Four effects of low intensity laser light reported in the scientific literature are:
- Biostimulation/Tissue Regeneration
- Reduction of Inflammation
- Relief of Pain
- Antimicrobial/Immune Enhancement 2
To learn more about the physiological effects and other aspects of laser therapy, click on:
- How Laser Therapy Works
- Introduction to Laser Therapy Video
- Laser Articles by David Rindge
- Case Study – Alopecia Areata
Is there any risk?
An adverse reaction has never been documented. Laser therapy is usually administered at gentle, non-ionizing wavelengths below the threshold of heat damage to tissue.
Will it hurt?
Most people feel no sensation whatsoever. You may feel a mild warmth. Occasionally, patients will report a transient increase in pain following laser therapy. This is more likely in long-standing, chronic conditions within the first few sessions and usually passes in less than 24 hours. It is not an adverse reaction, and, in fact, it indicates that laser therapy is working. Sensation should then normalize, and pain and function may be significantly improved.

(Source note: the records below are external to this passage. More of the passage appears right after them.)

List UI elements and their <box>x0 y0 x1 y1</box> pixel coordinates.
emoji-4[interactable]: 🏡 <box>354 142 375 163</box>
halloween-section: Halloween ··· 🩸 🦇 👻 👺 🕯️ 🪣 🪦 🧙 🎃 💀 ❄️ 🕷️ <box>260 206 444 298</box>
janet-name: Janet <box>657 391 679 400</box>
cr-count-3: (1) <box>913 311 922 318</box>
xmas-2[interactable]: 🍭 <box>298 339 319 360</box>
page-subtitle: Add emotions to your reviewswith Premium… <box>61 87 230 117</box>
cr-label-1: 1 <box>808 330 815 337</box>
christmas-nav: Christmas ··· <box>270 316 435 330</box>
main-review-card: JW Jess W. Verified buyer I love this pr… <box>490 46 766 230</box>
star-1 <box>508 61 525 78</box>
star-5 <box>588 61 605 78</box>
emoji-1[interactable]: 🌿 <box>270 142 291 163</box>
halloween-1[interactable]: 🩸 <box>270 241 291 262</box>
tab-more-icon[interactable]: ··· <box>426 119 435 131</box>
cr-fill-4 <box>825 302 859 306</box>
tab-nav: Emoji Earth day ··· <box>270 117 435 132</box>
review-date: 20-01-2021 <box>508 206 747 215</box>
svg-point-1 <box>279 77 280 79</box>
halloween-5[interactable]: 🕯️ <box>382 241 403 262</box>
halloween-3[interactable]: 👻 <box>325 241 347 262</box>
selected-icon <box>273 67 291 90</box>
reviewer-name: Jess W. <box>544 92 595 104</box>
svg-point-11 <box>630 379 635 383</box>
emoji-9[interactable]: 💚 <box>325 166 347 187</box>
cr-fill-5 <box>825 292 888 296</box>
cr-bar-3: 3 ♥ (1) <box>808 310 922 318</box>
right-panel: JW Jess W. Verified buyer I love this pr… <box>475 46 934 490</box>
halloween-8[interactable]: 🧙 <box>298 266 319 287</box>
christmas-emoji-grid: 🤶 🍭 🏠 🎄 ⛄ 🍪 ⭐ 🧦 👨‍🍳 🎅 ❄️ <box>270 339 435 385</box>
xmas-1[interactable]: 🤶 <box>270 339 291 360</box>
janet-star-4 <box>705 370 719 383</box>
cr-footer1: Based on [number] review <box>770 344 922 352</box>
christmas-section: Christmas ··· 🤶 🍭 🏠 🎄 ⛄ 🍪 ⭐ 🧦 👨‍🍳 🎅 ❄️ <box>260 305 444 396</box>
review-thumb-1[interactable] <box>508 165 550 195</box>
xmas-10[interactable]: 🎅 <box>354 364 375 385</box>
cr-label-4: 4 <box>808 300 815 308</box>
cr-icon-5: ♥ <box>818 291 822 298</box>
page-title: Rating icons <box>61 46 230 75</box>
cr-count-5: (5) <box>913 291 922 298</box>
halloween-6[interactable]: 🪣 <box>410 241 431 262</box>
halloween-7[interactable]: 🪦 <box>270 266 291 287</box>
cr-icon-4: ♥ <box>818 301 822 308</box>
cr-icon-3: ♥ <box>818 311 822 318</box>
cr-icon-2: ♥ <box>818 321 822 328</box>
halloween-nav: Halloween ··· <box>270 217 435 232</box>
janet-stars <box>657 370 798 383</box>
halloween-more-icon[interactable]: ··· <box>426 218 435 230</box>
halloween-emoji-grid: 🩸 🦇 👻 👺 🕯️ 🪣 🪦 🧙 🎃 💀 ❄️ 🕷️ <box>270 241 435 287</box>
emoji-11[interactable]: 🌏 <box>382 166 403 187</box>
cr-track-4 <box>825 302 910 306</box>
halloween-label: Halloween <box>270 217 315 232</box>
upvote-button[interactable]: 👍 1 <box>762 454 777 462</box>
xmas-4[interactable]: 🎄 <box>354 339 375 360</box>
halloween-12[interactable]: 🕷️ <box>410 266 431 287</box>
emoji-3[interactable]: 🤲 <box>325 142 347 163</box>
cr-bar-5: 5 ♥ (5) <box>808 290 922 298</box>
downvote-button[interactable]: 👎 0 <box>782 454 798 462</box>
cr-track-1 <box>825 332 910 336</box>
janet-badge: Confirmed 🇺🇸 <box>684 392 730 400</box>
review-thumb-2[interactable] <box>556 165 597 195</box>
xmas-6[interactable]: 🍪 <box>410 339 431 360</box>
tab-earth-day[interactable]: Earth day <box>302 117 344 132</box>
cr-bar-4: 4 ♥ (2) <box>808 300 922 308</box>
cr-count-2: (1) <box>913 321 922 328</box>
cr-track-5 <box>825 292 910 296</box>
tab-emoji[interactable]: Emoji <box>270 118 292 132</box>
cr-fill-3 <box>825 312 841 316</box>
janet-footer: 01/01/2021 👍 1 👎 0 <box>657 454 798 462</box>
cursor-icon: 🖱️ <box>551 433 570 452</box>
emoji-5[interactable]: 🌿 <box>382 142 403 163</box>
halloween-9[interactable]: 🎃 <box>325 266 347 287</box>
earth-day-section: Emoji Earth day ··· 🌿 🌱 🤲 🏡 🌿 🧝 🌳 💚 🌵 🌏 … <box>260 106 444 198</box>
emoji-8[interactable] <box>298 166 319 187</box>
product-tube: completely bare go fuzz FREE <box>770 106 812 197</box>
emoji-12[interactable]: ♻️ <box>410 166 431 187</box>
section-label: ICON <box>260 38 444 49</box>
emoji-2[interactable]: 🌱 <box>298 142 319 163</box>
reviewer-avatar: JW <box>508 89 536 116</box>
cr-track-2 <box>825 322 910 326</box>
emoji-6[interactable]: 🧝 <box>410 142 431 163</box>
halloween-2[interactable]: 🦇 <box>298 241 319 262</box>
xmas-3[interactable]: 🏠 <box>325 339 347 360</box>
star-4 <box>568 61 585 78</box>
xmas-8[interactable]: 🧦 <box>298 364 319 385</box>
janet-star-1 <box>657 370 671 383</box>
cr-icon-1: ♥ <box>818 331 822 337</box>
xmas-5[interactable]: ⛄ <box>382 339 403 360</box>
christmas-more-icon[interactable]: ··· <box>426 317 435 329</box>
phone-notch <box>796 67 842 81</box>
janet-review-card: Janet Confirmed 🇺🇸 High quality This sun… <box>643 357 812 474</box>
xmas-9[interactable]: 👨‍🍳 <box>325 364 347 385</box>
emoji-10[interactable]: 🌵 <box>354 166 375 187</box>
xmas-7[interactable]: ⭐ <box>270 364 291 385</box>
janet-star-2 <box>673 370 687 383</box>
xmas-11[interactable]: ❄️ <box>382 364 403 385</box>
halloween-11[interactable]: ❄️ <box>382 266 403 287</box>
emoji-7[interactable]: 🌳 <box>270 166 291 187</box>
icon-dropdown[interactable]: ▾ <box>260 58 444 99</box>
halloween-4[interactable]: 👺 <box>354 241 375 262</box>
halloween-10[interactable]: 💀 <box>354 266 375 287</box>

How many treatments will I need?
This depends upon the nature of your condition. Yet ten visits or less is likely to be required on average for most painful conditions. We generally follow the World Association for Laser Therapy’s dosage and treatment guidelines as a starting point and adjust therapy based upon your response. Our goal is to achieve the best results in the shortest period of time.
Why the Center for Cooperative Medicine? What results should I expect?
We have the experience and equipment to help in a broad range of conditions. Clinic Director, David Rindge, has been practicing with energy-based treatments since 1999 and teaching them to health care professionals since 2001 through Healing Light Seminars. He is co-author of the popular Laser Therapy: A Clinical Manual and has written a regular column for Acupuncture Today on laser and other energy-based treatments since 2002.
At the Center for Cooperative Medicine, we choose from a variety of devices and methods, seeking optimal results across a broad range of conditions. Our goal is to reverse the underlying causes of pain quickly and efficiently whenever possible. To view David Rindge’s qualifications and experience, please visit Who is David Rindge?
1 Laser therapy is the most commonly used term for the therapeutic application of laser light at low intensity. Low level laser therapy (LLLT), low intensity laser therapy (LILT), low energy photon therapy (LEPT) and laser photobiostimulation are some of the other terms which have been used.
2 Simunovic, Z. (2000) Lasers in Medicine and Dentistry Basic Science And Up-To-Date Clinical Application Of Low Energy-Level Laser Therapy LLLT, Zlatko Simunovic, M.D., F.M.H., Locarno, Switzerland/Rijeka, Croatia, pp 279-80.